左の実は、しずくの形をしています。これは典型的なイプの実の形です。そして、右の実はカボチャのような丸型で、こちらは典型的なUFOの実の形です。同じ苗に、このように全然違う形の実がつきました!

さらに、写真③をご覧ください。これも淡路島のヒロミさんの交雑種。こちらの実もUFO型ですね。

ひとつのタネから2種類のひょうたんが実ったというわけで、雑種万歳!ハイブリッド最強!と拍手喝采したくなります。

ちなみに、ここまでの経緯をまとめておきますと、一昨年、淡路島のヒョータニスト、ヒロミさんが同じ畑でイプとUFOを栽培したことに始まります。その年、UFOはいくつかの「UFO型の実」をならし、タネをとることもできました。しかし、イプのほうは一つも実がならず枯れてしまいました。

次の年、ヒロミさんが「UFO型の実」のタネをまいて育ててみると、なぜかイプの実がなったのです。この年なった実は、すべてが「イプ型の実」でした。その実の形から前年のUFOが交雑していた(雄花がイプだった)ことが判明。

フェイ・ターンさんがヒロミさんからもらったのは、この「イプ型の実」から採種したもの。つまり、最初のイプとUFOから数えるとハイブリッド三代目に当たります。ハイブリッド一代目はすべてUFO型で、二代目はすべてイプ型、そして三代目にはUFOとイプの両方のタイプの実が一つの苗にできた!ということになりますね。いやー、ひょうたんの雑種、面白すぎます。

説明が長くなってしまいましたが、そんなわけでフェイ・ターンさんの畑は今年もいろいろな形のひょうたんが、にぎやかに実りました!

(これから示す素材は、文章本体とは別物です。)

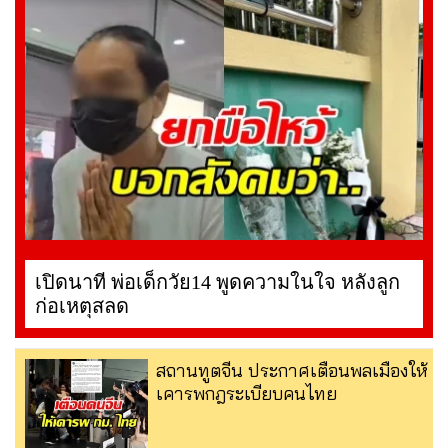
เปิดนาที พ่อเด็กวัย14 พูดความในใจ หลังลูก
ก่อเหตุสลด
สถานทูตจีน ประกาศเตือนพลเมืองให้
เคารพกฎระเบียบคนไทย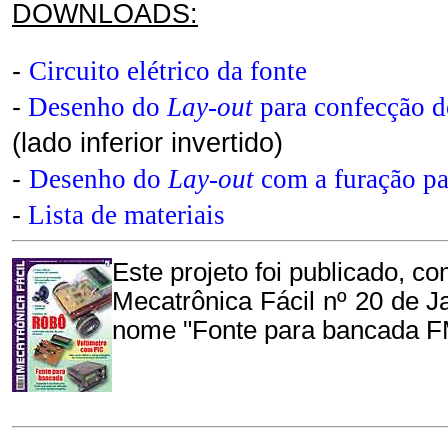
DOWNLOADS:
-
Circuito elétrico da fonte
-
Desenho do
Lay-out
para confecção do
(lado inferior invertido)
-
Desenho do
Lay-out
com a furação par
-
Lista de materiais
Este projeto foi publicado, c
Mecatrônica Fácil nº 20 de J
nome "Fonte para bancada F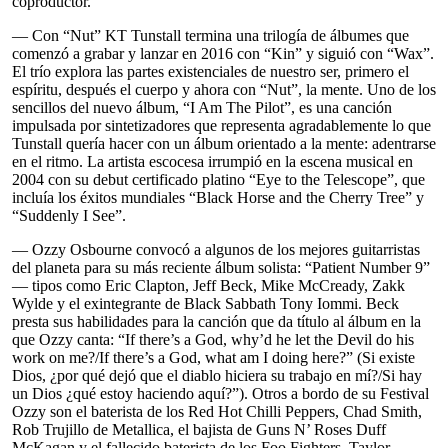
coproductor.
— Con “Nut” KT Tunstall termina una trilogía de álbumes que
comenzó a grabar y lanzar en 2016 con “Kin” y siguió con “Wax”.
El trío explora las partes existenciales de nuestro ser, primero el
espíritu, después el cuerpo y ahora con “Nut”, la mente. Uno de los
sencillos del nuevo álbum, “I Am The Pilot”, es una canción
impulsada por sintetizadores que representa agradablemente lo que
Tunstall quería hacer con un álbum orientado a la mente: adentrarse
en el ritmo. La artista escocesa irrumpió en la escena musical en
2004 con su debut certificado platino “Eye to the Telescope”, que
incluía los éxitos mundiales “Black Horse and the Cherry Tree” y
“Suddenly I See”.
— Ozzy Osbourne convocó a algunos de los mejores guitarristas
del planeta para su más reciente álbum solista: “Patient Number 9”
— tipos como Eric Clapton, Jeff Beck, Mike McCready, Zakk
Wylde y el exintegrante de Black Sabbath Tony Iommi. Beck
presta sus habilidades para la canción que da título al álbum en la
que Ozzy canta: “If there’s a God, why’d he let the Devil do his
work on me?/If there’s a God, what am I doing here?” (Si existe
Dios, ¿por qué dejó que el diablo hiciera su trabajo en mí?/Si hay
un Dios ¿qué estoy haciendo aquí?”). Otros a bordo de su Festival
Ozzy son el baterista de los Red Hot Chilli Peppers, Chad Smith,
Rob Trujillo de Metallica, el bajista de Guns N’ Roses Duff
McKagan y el fallecido baterista de los Foo Fighters, Taylor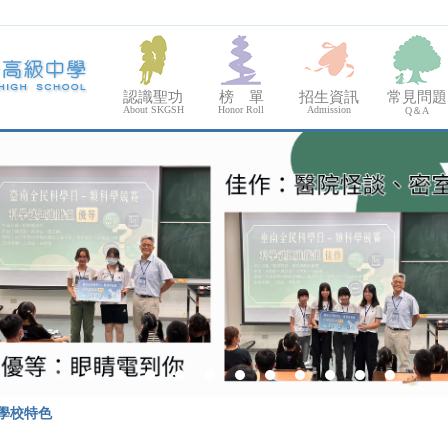
認識聖功
榜 單
招生資訊
常見問題
About SKGSH
Honor Roll
Admission
Q＆A
學校特色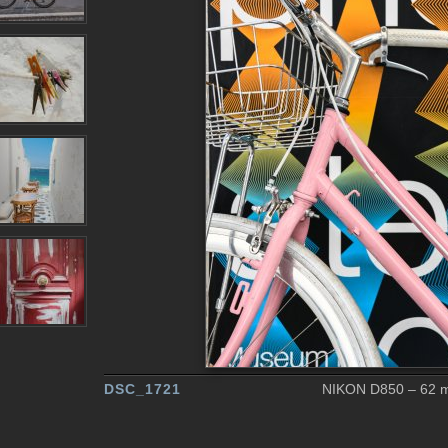
DSC_1721
NIKON D850 – 62 mm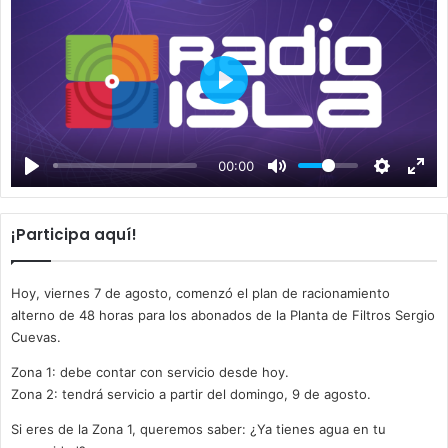
P
l
a
00:00
y
¡Participa aquí!
Hoy, viernes 7 de agosto, comenzó el plan de racionamiento
alterno de 48 horas para los abonados de la Planta de Filtros Sergio
Cuevas.
Zona 1: debe contar con servicio desde hoy.
Zona 2: tendrá servicio a partir del domingo, 9 de agosto.
Si eres de la Zona 1, queremos saber: ¿Ya tienes agua en tu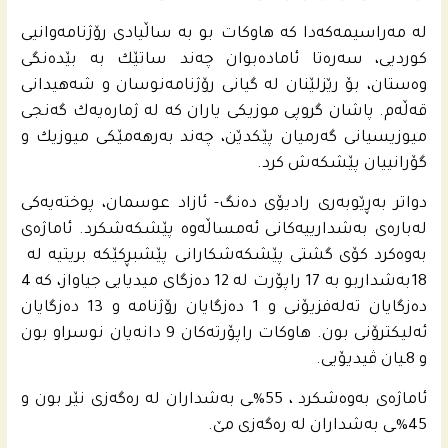
له‌ مه‌راسیمه‌كه‌دا كه‌ هاوكات بو به‌ ساڵیادی رۆژنامه‌وانیی
كوردیی، سه‌ره‌تا ئاماده‌بوان چه‌ند ساتێك به‌ بێده‌نگی
وه‌ستان، بۆ رێزلێنان له‌ گیانى رۆژنامه‌نوسان و شه‌هیدانى
قه‌ڵه‌م. پاشان گروپی موزیكی یاران كه‌ له‌ ژماره‌یه‌ك گه‌نجى
میوزیسیانی گه‌رمیان پێكدێن، چه‌ند به‌رهه‌مێكى میوزیك و
گۆرانییان پێشكه‌ش كرد.
دواتر به‌ڕێوبه‌رى رادیۆی ده‌نگ- ئازاد عوسمان، پوخته‌یه‌كى
له‌باره‌ى به‌شدارییه‌كانى ئه‌مساڵه‌وه‌ پێشكه‌شكرد. ئاماژه‌ى
به‌وه‌كرد کۆی گشتی پێشکەشکارانی پێشبڕکێكه‌ بریتیە لە
18بەشداربو به 17 راپۆرت له‌ 12 دەزگای میدیایی جیاواز، كه‌ 4
ده‌زگایان ته‌له‌فزیۆنى و 1 ده‌زگایان رۆژنامه‌ و 13 ده‌زگایان
ئه‌لیكترۆنی بون. هاوكات راپۆرته‌كان 9 دانه‌یان نوسراو بون
و 8ـیان ڤیدیۆیی.
ئاماژه‌ى به‌وه‌شكرد ، 55%ـى به‌شداران له‌ ره‌گه‌زی نێر بون و
45%ـى به‌شداران له‌ ره‌گه‌زی مێ.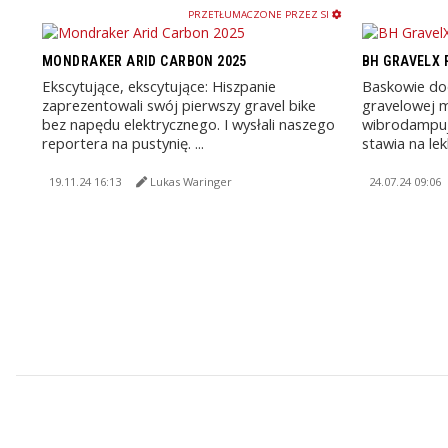
PRZETŁUMACZONE PRZEZ SI
MONDRAKER ARID CARBON 2025
BH GRAVELX 
Ekscytujące, ekscytujące: Hiszpanie
Baskowie dod
zaprezentowali swój pierwszy gravel bike
gravelowej 
bez napędu elektrycznego. I wysłali naszego
wibrodampuj
reportera na pustynię. ...
stawia na lek
19.11.24 16:13
Lukas Waringer
24.07.24 09:06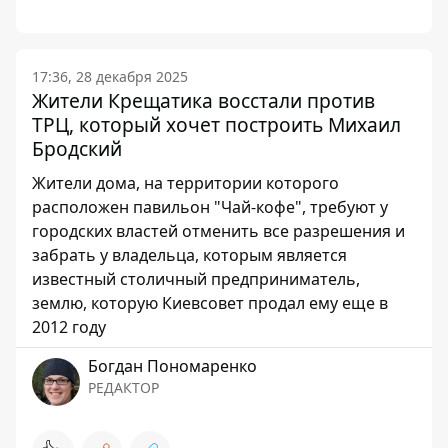
17:36, 28 декабря 2025
Жители Крещатика восстали против
ТРЦ, который хочет построить Михаил
Бродский
Жители дома, на территории которого
расположен павильон "Чай-кофе", требуют у
городских властей отменить все разрешения и
забрать у владельца, которым является
известный столичный предприниматель,
землю, которую Киевсовет продал ему еще в
2012 году
Богдан Пономаренко
РЕДАКТОР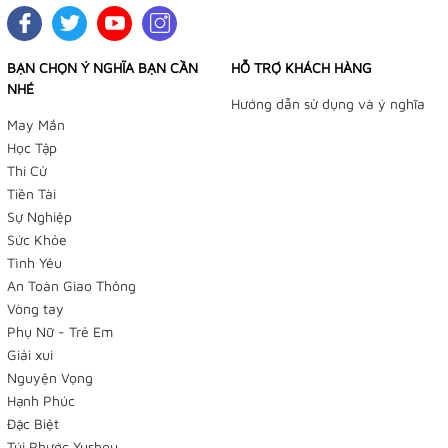
👉
Yushou 御守
👉
Phụ Kiện Bạch Dương
BẠN CHỌN Ý NGHĨA BẠN CẦN
HỖ TRỢ KHÁCH HÀNG
NHÉ
Instagram:
Hướng dẫn sử dụng và ý nghĩa
May Mắn
👉
Tiệm Điều Ước
Học Tập
Thi Cử
👉
Yushou 御守
Tiền Tài
Youtube:
Sự Nghiệp
Sức Khỏe
👉
Tiệm Điều Ước
Tình Yêu
An Toàn Giao Thông
Shopee:
Vòng tay
Phụ Nữ - Trẻ Em
👉
Tiệm Điều Ước
Giải xui
👉
Yushou 御守
Nguyện Vọng
Hạnh Phúc
👉
Tiệm Yume Phụ kiện phong cách Nhật
Đặc Biệt
Túi Phước Yushou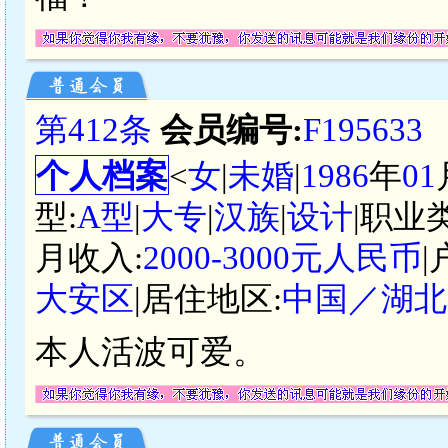
第412条
会员编号:
F195633
个人档案
<
女
|
未婚
|
1986
年
01
型:
A型
|
大专
|
汉族
|
设计
|职业
月收入:
2000-3000元人民币
|
大安区
|居住地区:
中国／湖北
本人活波可爱。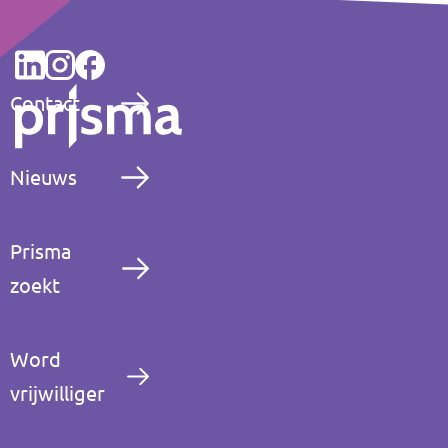
Contact
Nieuws
Prisma
zoekt
Word
vrijwilliger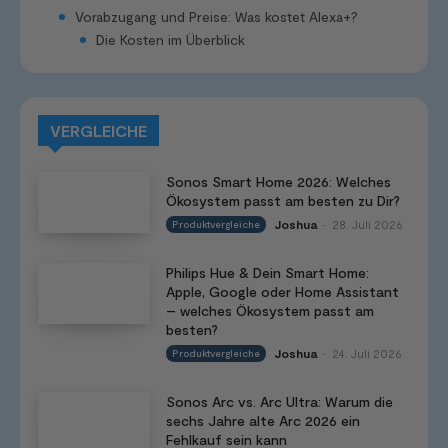
Vorabzugang und Preise: Was kostet Alexa+?
Die Kosten im Überblick
VERGLEICHE
Sonos Smart Home 2026: Welches
Ökosystem passt am besten zu Dir?
Joshua
28. Juli 2026
Produktvergleiche
-
Philips Hue & Dein Smart Home:
Apple, Google oder Home Assistant
– welches Ökosystem passt am
besten?
Joshua
24. Juli 2026
Produktvergleiche
-
Sonos Arc vs. Arc Ultra: Warum die
sechs Jahre alte Arc 2026 ein
Fehlkauf sein kann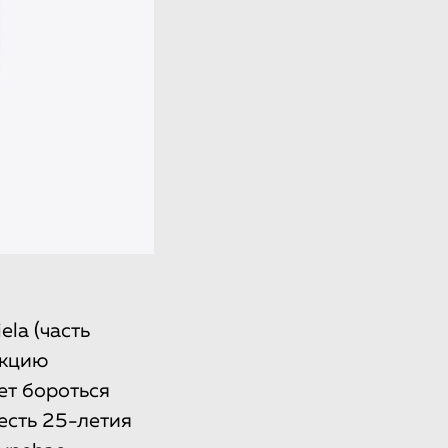
la (часть
екцию
ет бороться
есть 25-летия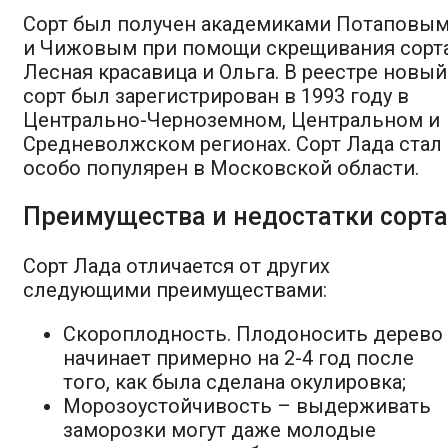
Сорт был получен академиками Потаповы
и Чижовым при помощи скрещивания сорт
Лесная красавица и Ольга. В реестре новый
сорт был зарегистрирован в 1993 году в
Центрально-Черноземном, Центральном и
Средневолжском регионах. Сорт Лада стал
особо популярен в Московской области.
Преимущества и недостатки сорта
Сорт Лада отличается от других
следующими преимуществами:
Скороплодность. Плодоносить дерево
начинает примерно на 2-4 год после
того, как была сделана окулировка;
Морозоустойчивость – выдерживать
заморозки могут даже молодые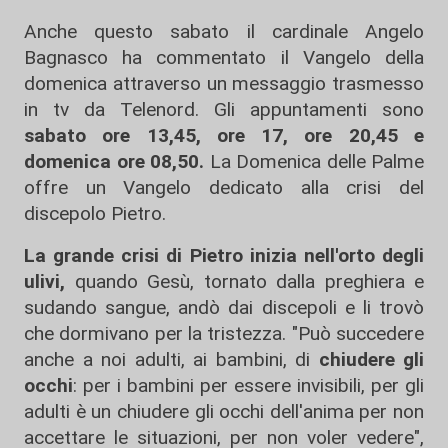
Anche questo sabato il cardinale Angelo
Bagnasco ha commentato il Vangelo della
domenica attraverso un messaggio trasmesso
in tv da Telenord. Gli appuntamenti sono
sabato ore 13,45, ore 17, ore 20,45 e
domenica ore 08,50.
La Domenica delle Palme
offre un Vangelo dedicato alla crisi del
discepolo Pietro.
La grande crisi di Pietro inizia nell'orto degli
ulivi,
quando Gesù, tornato dalla preghiera e
sudando sangue, andò dai discepoli e li trovò
che dormivano per la tristezza. "Può succedere
anche a noi adulti, ai bambini, di
chiudere gli
occhi
: per i bambini per essere invisibili, per gli
adulti è un chiudere gli occhi dell'anima per non
accettare le situazioni, per non voler vedere",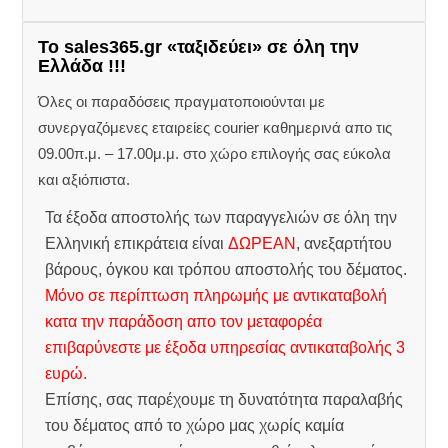
Το sales365.gr «ταξιδεύει» σε όλη την
Ελλάδα !!!
Όλες οι παραδόσεις πραγματοποιούνται με
συνεργαζόμενες εταιρείες courier καθημερινά απο τις
09.00π.μ. – 17.00μ.μ. στο χώρο επιλογής σας εύκολα
και αξιόπιστα.
Τα έξοδα αποστολής των παραγγελιών σε όλη την
Ελληνική επικράτεια είναι
ΔΩΡΕΑΝ
, ανεξαρτήτου
βάρους, όγκου και τρόπου αποστολής του δέματος.
Μόνο σε περίπτωση πληρωμής με αντικαταβολή
κατα την παράδοση απο τον μεταφορέα
επιβαρύνεστε με έξοδα υπηρεσίας αντικαταβολής 3
ευρώ.
Επίσης, σας παρέχουμε τη δυνατότητα παραλαβής
του δέματος από το χώρο μας χωρίς καμία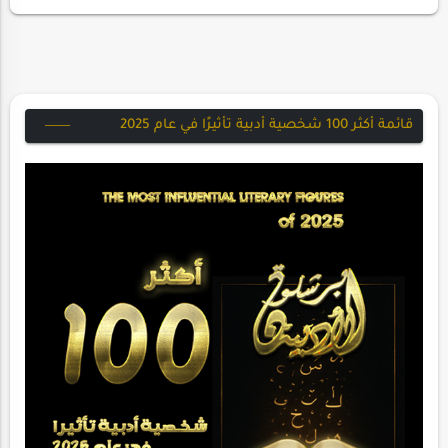
البكاءعلي قمة التللأضع دمعي علي حرف
الطريقلعلي أبل…
قائمة أكثر 100 شخصية أدبية تأثيرًا في عام 2025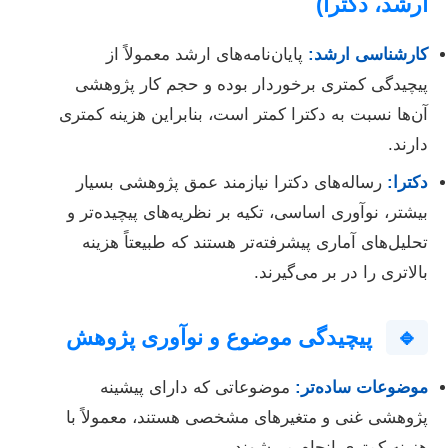
ارشد، دکترا)
کارشناسی ارشد:
پایان‌نامه‌های ارشد معمولاً از
پیچیدگی کمتری برخوردار بوده و حجم کار پژوهشی
آن‌ها نسبت به دکترا کمتر است، بنابراین هزینه کمتری
دارند.
دکترا:
رساله‌های دکترا نیازمند عمق پژوهشی بسیار
بیشتر، نوآوری اساسی، تکیه بر نظریه‌های پیچیده‌تر و
تحلیل‌های آماری پیشرفته‌تر هستند که طبیعتاً هزینه
بالاتری را در بر می‌گیرند.
🔹
پیچیدگی موضوع و نوآوری پژوهش
موضوعات ساده‌تر:
موضوعاتی که دارای پیشینه
پژوهشی غنی و متغیرهای مشخصی هستند، معمولاً با
هزینه کمتری انجام می‌شوند.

もちろん、標準的なひょうたん型をした千成ひょうたん(写真④⑤))や、百成ひょうたん(写真⑥)もどっさり!このなかでいちばん大きいのは写真⑥で、昨年「ハンモック姫」と名付けたひょうたんのタネから生まれた苗の実だそうです。写真⑤の千成ふたつは、フェイさん大のお気に入りで「仲良し夫婦さん」と命名。

そうそう。私はいつもひょうたんの苗に名前をつけて育てているのですが、フェイさんは苗ではなく実に名前をつけて育ててらっしゃいます。タネをとって次の年にまくのであれば、フェイさんの方法がわかりやすいかもしれませんね。

現在、イプ型、UFO型、千成、百成あわせて30個ほどの実ができているそうです。去年に比べて成長が早く、6月にどんどん花が咲いて、今はかなり落ち着いてきているのだとか。

それにしても、これぞ幸せな夏の風景といえましょう。ひょうたんパラダイスを眺めながら、冷えたビールでも一杯やりたくなりますね♡

(1019日目∞ 7月13日)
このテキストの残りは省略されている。